(Saved data entries)
☆ ☆ ☆

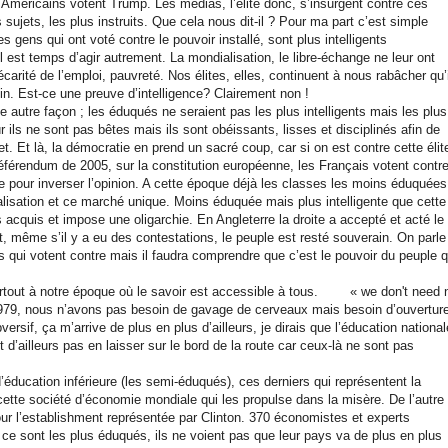
 Américains votent Trump. Les médias, l’élite donc, s’insurgent contre ces
sujets, les plus instruits. Que cela nous dit-il ? Pour ma part c’est simple
Les gens qui ont voté contre le pouvoir installé, sont plus intelligents
 est temps d’agir autrement. La mondialisation, le libre-échange ne leur ont
rité de l’emploi, pauvreté. Nos élites, elles, continuent à nous rabâcher qu’i
fin. Est-ce une preuve d’intelligence? Clairement non !
 autre façon ; les éduqués ne seraient pas les plus intelligents mais les plus
 ils ne sont pas bêtes mais ils sont obéissants, lisses et disciplinés afin de
. Et là, la démocratie en prend un sacré coup, car si on est contre cette élit
férendum de 2005, sur la constitution européenne, les Français votent contr
ise pour inverser l’opinion. A cette époque déjà les classes les moins éduquées
obalisation et ce marché unique. Moins éduquée mais plus intelligente que cette
acquis et impose une oligarchie. En Angleterre la droite a accepté et acté le
, même s’il y a eu des contestations, le peuple est resté souverain. On parle
qui votent contre mais il faudra comprendre que c’est le pouvoir du peuple q
urtout à notre époque où le savoir est accessible à tous. « we don't need 
1979, nous n’avons pas besoin de gavage de cerveaux mais besoin d’ouvertur
bversif, ça m’arrive de plus en plus d’ailleurs, je dirais que l’éducation national
d’ailleurs pas en laisser sur le bord de la route car ceux-là ne sont pas
éducation inférieure (les semi-éduqués), ces derniers qui représentent la
ette société d’économie mondiale qui les propulse dans la misère. De l’autre
our l’establishment représentée par Clinton. 370 économistes et experts
ce sont les plus éduqués, ils ne voient pas que leur pays va de plus en plus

☆ ☆ ☆

TASK INSTRUCTIONS | Among the records above, find the lines that contain "ailleurs" and copy every one.

OUTPUT |
bversif, ça m’arrive de plus en plus d’ailleurs, je dirais que l’éducation national
d’ailleurs pas en laisser sur le bord de la route car ceux-là ne sont pas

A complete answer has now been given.